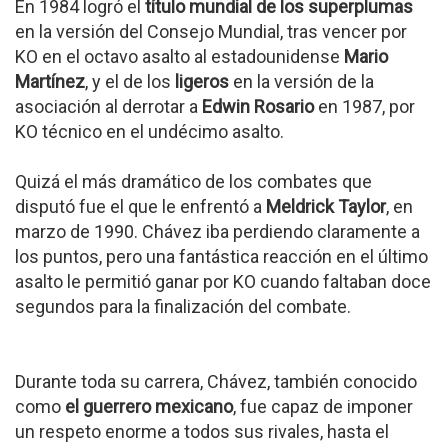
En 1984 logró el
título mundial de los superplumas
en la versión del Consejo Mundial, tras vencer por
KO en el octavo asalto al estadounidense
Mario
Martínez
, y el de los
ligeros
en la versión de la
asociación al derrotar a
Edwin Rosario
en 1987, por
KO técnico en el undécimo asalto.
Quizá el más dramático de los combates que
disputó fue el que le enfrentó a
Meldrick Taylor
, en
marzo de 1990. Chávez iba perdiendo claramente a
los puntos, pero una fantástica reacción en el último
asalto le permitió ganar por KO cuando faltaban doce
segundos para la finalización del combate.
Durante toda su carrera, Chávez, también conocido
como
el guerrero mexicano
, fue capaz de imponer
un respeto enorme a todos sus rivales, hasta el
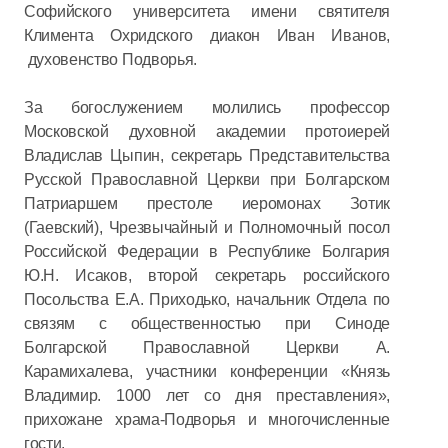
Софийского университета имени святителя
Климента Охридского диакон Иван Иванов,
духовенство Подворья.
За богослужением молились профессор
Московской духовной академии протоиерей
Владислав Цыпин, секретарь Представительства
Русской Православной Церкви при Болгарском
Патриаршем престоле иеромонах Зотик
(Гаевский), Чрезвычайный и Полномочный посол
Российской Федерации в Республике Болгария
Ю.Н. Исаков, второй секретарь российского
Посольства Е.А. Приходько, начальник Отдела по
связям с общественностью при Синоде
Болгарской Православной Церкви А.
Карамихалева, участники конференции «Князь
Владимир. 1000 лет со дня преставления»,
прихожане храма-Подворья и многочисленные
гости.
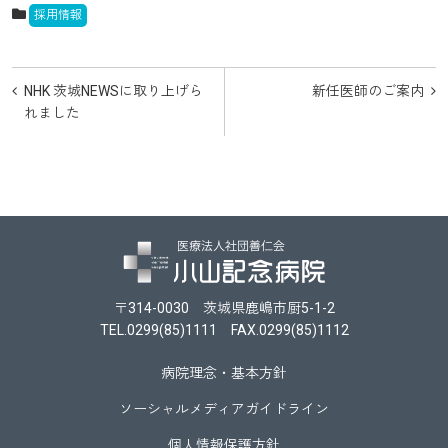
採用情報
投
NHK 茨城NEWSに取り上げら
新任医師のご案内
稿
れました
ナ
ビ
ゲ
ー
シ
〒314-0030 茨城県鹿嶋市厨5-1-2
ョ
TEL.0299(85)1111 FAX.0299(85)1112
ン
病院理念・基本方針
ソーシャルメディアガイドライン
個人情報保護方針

• • • •

Every record is to be reproduced exactly, with no pictures included.

▶ [OUTPUT FOR THIS EXERCISE]:
En 1984 logró el
título mundial de los superplumas
en la versión del Consejo Mundial, tras vencer por
KO en el octavo asalto al estadounidense
Mario
Martínez
, y el de los
ligeros
en la versión de la
asociación al derrotar a
Edwin Rosario
en 1987, por
KO técnico en el undécimo asalto.
Quizá el más dramático de los combates que
disputó fue el que le enfrentó a
Meldrick Taylor
, en
marzo de 1990. Chávez iba perdiendo claramente a
los puntos, pero una fantástica reacción en el último
asalto le permitió ganar por KO cuando faltaban doce
segundos para la finalización del combate.
Durante toda su carrera, Chávez, también conocido
como
el guerrero mexicano
, fue capaz de imponer
un respeto enorme a todos sus rivales, hasta el
Софийского университета имени святителя
Климента Охридского диакон Иван Иванов,
духовенство Подворья.
За богослужением молились профессор
Московской духовной академии протоиерей
Владислав Цыпин, секретарь Представительства
Русской Православной Церкви при Болгарском
Патриаршем престоле иеромонах Зотик
(Гаевский), Чрезвычайный и Полномочный посол
Российской Федерации в Республике Болгария
Ю.Н. Исаков, второй секретарь российского
Посольства Е.А. Приходько, начальник Отдела по
связям с общественностью при Синоде
Болгарской Православной Церкви А.
Карамихалева, участники конференции «Князь
Владимир. 1000 лет со дня преставления»,
прихожане храма-Подворья и многочисленные
гости.
採用情報
投
NHK 茨城NEWSに取り上げら
新任医師のご案内
稿
れました
ナ
ビ
ゲ
ー
シ
〒314-0030 茨城県鹿嶋市厨5-1-2
ョ
TEL.0299(85)1111 FAX.0299(85)1112
ン
病院理念・基本方針
ソーシャルメディアガイドライン
個人情報保護方針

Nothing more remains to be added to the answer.